Structural-Spectral Graph Convolution with Evidential Edge Learning for Hyperspectral Image Clustering

TL;DR

This paper tackles unsupervised clustering of large-scale hyperspectral images by operating on superpixel graphs and addressing two core challenges: insufficient spectral feature extraction by conventional GNNs and the presence of incorrect edges in the superpixel topology. It introduces a structural-spectral graph convolutional operator (SSGCO) to co-extract spatial and high-order spectral features, and an evidence-guided adaptive edge learning (EGAEL) module to refine the superpixel graph with learned and empirical edge weights, all within a BYOL-style contrastive clustering framework that combines neighborhood alignment and prototype contrast. The approach achieves consistent improvements across four benchmark datasets, with substantial gains in ACC and other clustering metrics, and is supported by extensive ablation and hyperparameter analyses. The proposed method offers scalable, effective clustering for large HSIs and provides practical guidance for edge refinement and spectral-spatial representation learning, though it acknowledges limitations in capturing intra-superpixel 2D structure and points to future work along those lines.

Abstract

Hyperspectral image (HSI) clustering groups pixels into clusters without labeled data, which is an important yet challenging task.
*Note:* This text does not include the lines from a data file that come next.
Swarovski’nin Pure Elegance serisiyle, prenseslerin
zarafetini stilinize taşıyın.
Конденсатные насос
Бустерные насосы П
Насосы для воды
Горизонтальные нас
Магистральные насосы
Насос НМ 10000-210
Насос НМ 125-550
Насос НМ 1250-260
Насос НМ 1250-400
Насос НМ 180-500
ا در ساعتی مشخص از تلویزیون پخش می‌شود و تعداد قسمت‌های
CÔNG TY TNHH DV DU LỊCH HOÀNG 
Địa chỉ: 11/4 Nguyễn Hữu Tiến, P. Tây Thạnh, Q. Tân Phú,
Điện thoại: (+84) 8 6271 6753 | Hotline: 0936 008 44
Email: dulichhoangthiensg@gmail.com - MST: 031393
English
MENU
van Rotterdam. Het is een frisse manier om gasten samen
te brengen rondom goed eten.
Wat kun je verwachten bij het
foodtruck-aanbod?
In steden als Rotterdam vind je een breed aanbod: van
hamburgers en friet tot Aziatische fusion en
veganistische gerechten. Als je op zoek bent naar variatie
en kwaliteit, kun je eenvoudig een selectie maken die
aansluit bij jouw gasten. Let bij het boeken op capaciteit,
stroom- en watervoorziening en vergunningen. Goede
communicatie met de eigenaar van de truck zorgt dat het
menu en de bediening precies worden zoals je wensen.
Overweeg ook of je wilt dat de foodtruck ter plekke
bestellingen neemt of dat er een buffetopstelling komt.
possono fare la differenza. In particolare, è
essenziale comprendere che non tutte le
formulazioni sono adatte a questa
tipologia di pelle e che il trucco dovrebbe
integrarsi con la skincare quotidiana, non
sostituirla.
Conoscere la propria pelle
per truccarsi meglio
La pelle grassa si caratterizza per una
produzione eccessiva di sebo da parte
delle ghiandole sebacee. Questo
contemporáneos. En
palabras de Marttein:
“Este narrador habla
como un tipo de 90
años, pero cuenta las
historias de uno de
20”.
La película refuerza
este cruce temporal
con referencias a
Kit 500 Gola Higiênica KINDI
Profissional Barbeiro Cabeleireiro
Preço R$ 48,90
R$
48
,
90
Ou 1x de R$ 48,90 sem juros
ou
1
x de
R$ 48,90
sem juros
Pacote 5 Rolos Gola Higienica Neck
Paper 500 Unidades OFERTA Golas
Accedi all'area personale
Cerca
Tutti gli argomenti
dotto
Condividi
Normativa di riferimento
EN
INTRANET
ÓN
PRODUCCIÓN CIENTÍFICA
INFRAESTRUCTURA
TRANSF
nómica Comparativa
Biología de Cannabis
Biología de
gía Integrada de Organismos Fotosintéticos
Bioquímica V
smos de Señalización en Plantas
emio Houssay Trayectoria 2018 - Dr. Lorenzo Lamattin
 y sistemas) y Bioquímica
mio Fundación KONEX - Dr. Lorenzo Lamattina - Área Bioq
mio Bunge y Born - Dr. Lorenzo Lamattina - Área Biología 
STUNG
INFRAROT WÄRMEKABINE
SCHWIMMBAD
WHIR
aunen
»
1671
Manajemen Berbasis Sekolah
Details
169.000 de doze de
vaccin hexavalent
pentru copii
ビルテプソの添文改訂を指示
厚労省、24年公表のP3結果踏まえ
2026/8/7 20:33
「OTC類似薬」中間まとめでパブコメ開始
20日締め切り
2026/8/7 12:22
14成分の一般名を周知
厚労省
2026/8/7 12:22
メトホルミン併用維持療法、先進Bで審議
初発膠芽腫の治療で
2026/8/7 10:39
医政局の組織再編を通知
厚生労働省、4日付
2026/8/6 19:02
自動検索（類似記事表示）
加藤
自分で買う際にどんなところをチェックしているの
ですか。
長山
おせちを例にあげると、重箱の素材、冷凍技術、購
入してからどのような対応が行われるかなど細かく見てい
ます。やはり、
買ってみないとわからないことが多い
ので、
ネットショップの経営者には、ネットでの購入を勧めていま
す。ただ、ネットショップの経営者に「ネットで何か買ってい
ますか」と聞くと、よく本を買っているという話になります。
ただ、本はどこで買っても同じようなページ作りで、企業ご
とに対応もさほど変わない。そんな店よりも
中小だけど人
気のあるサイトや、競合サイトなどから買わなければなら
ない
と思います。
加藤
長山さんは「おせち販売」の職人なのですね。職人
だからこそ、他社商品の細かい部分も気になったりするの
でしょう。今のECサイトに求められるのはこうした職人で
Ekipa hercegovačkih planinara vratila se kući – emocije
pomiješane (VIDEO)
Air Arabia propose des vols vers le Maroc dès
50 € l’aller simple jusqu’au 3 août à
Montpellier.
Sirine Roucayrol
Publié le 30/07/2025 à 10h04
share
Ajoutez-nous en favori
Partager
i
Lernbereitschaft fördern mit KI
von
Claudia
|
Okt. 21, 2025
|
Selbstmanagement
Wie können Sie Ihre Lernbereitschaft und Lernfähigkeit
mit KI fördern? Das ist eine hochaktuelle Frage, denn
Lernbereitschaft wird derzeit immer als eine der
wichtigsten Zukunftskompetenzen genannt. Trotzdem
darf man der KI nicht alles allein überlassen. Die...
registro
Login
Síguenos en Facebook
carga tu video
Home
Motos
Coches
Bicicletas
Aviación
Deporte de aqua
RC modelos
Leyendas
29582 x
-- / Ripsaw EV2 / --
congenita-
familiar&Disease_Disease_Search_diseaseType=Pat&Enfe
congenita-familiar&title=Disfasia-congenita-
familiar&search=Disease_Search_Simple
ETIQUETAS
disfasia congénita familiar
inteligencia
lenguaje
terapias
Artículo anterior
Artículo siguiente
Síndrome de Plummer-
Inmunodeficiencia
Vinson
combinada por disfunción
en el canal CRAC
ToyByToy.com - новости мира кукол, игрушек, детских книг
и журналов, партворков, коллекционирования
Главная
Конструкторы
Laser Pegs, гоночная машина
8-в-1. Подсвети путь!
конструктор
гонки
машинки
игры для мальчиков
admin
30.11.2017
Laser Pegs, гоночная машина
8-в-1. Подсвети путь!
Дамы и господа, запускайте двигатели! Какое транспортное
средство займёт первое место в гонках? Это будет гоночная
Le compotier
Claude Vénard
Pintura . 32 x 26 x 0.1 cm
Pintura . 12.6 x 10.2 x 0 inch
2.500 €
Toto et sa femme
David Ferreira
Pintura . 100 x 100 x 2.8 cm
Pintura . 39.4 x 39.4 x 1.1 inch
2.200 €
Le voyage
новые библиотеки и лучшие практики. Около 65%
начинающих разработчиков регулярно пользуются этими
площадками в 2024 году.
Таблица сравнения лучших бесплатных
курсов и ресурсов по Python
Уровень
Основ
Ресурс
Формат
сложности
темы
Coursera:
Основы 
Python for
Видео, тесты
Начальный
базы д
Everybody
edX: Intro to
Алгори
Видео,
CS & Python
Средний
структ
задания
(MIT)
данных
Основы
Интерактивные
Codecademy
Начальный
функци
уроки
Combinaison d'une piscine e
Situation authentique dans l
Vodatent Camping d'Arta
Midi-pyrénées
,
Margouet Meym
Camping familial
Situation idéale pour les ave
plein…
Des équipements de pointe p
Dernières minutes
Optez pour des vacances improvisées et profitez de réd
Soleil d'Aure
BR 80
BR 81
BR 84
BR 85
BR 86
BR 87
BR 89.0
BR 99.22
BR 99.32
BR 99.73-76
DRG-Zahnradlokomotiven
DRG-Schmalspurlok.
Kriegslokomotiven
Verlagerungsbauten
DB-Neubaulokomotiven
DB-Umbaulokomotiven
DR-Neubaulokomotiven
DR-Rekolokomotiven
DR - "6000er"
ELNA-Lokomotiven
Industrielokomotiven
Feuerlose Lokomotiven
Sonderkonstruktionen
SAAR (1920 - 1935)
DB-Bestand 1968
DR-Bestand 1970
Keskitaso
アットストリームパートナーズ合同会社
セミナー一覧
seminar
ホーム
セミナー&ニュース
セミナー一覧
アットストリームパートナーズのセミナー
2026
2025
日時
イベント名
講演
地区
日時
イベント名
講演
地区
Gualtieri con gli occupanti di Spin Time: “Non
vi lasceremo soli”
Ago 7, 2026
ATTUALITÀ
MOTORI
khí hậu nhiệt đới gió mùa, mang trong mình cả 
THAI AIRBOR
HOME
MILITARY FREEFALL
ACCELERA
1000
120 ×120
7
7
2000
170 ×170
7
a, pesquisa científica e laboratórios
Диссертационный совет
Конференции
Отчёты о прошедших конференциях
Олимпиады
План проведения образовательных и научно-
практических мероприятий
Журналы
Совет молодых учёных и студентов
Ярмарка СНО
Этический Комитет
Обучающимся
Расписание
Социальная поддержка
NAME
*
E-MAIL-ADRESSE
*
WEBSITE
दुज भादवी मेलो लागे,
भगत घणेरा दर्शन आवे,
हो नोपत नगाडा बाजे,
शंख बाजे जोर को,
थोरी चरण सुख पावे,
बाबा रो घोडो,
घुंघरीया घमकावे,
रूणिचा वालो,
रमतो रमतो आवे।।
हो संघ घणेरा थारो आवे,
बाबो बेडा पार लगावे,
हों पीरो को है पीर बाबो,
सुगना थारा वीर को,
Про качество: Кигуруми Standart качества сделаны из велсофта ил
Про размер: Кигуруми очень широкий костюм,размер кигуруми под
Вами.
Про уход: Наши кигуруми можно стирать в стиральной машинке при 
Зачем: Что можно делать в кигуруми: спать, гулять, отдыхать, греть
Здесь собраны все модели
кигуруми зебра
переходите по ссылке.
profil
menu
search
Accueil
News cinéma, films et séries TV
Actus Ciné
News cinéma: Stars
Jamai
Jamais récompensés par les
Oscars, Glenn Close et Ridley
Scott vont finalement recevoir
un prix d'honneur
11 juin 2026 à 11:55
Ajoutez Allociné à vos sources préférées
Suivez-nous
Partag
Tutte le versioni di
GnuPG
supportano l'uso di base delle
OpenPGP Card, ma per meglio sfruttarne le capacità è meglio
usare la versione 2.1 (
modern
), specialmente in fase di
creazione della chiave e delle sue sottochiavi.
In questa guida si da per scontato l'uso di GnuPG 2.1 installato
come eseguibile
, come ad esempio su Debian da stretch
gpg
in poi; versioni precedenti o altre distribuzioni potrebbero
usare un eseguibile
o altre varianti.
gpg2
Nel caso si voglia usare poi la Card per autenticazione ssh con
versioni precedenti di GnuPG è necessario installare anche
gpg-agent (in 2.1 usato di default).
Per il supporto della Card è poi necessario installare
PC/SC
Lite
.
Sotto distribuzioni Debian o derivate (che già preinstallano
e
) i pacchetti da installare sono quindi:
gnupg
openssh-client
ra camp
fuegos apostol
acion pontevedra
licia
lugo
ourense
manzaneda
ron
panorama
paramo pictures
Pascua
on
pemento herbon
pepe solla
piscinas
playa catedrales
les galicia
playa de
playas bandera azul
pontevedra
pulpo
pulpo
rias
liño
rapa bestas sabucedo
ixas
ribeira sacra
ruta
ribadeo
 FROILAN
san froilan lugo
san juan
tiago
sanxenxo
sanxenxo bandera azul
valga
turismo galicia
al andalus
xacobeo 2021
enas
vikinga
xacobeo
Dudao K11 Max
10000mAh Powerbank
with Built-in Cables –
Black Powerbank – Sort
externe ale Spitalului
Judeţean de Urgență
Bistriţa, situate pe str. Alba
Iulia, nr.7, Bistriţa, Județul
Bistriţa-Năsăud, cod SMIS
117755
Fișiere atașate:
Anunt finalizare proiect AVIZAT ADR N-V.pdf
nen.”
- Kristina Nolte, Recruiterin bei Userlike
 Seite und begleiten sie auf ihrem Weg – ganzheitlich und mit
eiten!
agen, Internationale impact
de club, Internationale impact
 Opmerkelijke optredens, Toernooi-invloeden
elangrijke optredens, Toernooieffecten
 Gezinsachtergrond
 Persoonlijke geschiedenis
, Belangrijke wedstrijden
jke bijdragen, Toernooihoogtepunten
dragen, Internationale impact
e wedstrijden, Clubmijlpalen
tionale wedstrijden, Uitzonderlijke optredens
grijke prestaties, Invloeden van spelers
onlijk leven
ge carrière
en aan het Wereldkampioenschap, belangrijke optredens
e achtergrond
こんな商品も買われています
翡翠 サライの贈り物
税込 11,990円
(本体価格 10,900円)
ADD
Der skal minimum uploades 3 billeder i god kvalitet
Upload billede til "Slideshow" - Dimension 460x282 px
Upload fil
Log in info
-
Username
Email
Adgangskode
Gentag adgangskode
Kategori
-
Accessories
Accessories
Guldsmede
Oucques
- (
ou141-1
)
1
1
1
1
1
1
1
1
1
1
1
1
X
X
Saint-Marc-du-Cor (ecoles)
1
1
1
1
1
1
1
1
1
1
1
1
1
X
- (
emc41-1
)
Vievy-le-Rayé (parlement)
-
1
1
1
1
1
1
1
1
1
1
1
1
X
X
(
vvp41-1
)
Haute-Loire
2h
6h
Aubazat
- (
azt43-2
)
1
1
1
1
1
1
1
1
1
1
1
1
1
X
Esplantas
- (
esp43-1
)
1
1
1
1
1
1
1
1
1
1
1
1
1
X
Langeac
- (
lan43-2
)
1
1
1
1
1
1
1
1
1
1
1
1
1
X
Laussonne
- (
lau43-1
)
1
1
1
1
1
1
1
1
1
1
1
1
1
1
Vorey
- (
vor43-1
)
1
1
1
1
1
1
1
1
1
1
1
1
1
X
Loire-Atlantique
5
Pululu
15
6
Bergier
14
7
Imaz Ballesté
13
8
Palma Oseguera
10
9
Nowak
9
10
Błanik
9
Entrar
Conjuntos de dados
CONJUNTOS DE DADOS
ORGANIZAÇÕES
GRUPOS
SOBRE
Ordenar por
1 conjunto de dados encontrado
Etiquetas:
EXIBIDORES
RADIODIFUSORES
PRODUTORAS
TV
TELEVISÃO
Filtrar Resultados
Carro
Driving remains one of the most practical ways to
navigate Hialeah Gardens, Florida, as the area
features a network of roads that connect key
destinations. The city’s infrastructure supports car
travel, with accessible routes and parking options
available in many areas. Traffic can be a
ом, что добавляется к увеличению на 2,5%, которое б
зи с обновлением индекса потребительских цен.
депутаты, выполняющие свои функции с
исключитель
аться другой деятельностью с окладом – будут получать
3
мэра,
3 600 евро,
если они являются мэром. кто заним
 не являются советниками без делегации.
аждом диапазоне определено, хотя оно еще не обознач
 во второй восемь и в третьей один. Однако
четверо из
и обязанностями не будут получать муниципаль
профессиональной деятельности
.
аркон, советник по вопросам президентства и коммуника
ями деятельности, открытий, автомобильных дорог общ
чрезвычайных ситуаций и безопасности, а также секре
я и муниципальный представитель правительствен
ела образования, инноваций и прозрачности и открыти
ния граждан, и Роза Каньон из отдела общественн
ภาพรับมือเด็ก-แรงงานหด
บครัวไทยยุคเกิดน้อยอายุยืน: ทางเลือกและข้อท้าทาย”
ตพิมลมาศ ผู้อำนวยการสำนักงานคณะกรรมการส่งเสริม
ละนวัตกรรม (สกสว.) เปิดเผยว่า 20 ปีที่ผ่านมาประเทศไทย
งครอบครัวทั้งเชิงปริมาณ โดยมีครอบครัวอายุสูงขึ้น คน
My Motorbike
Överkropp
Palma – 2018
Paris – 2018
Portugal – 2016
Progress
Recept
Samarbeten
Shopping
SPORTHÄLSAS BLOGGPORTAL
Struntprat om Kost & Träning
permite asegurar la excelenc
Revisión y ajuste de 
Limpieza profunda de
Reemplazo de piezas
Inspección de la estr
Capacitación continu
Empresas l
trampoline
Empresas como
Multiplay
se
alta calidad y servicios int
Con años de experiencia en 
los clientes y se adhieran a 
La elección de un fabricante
For large-scale HSIs, most methods rely on superpixel segmentation and perform superpixel-level clustering based on graph neural networks (GNNs). However, existing GNNs cannot fully exploit the spectral information of the input HSI, and the inaccurate superpixel topological graph may lead to the confusion of different class semantics during information aggregation. To address these challenges, we first propose a structural-spectral graph convolutional operator (SSGCO) tailored for graph-structured HSI superpixels to improve their representation quality through the co-extraction of spatial and spectral features. Second, we propose an evidence-guided adaptive edge learning (EGAEL) module that adaptively predicts and refines edge weights in the superpixel topological graph. We integrate the proposed method into a contrastive learning framework to achieve clustering, where representation learning and clustering are simultaneously conducted. Experiments demonstrate that the proposed method improves clustering accuracy by 2.61%, 6.06%, 4.96% and 3.15% over the best compared methods on four HSI datasets. Our code is available at https://github.com/jhqi/SSGCO-EGAEL.

Figures (7)

• Figure 1: Motivation of the proposed method: (a) clustering accuracy of different superpixel feature representation networks on Pavia University dataset, (b) the impact of deleting incorrect edges on Pavia University dataset.
• Figure 2: The diagram of the proposed method: (a) the contrastive clustering framework consists of an online network $f(\cdot)$ and a target network $f'(\cdot)$, which take superpixels and augmented views as inputs. Neighborhood alignment (NA) and prototype contrast (PC) are adopted as training objectives; (b) Structural-spectral graph convolutional operator (SSGCO) sequentially performs 1D convolution (1D-Conv) and graph convolution in each layer to extract both spatial and spectral features of superpixels; (c) In evidence guided adaptive edge learning (EGAEL), each edge is represented by concatenating the soft assignments of its two endpoint nodes, and input into an MLP to get the predicted edge weight $w^{pre}$. The empirical edge weight $w^{emp}$ computed with node clustering confidence and similarity is adopted as guidance. The adjacency matrix is momentum updated based on $w^{pre}$.
• Figure 3: Clustering maps on Indian Pines: (a) ground truth, (b) K-means, (c) SSC, (d) NCSC, (e) SGLSC, (f) DGAE, (g) EGRC, (h) S$^3$-ULDA, (i) S$^2$DL, (j) SDST, (k) SPGCC, (l) SAPC, (m) Ours.
• Figure 4: The influence of different numbers of superpixels ($M$) and different numbers of network layers ($L$) on: (a) Indian Pines, (b) Pavia University, (c) Botswana and (d) Trento.
• Figure 5: The influence of different weights of $\mathcal{L}_{PC}$ ($\alpha$) and different weights of $\mathcal{L}_{E}$ ($\beta$) on: (a) Indian Pines, (b) Pavia University, (c) Botswana and (d) Trento.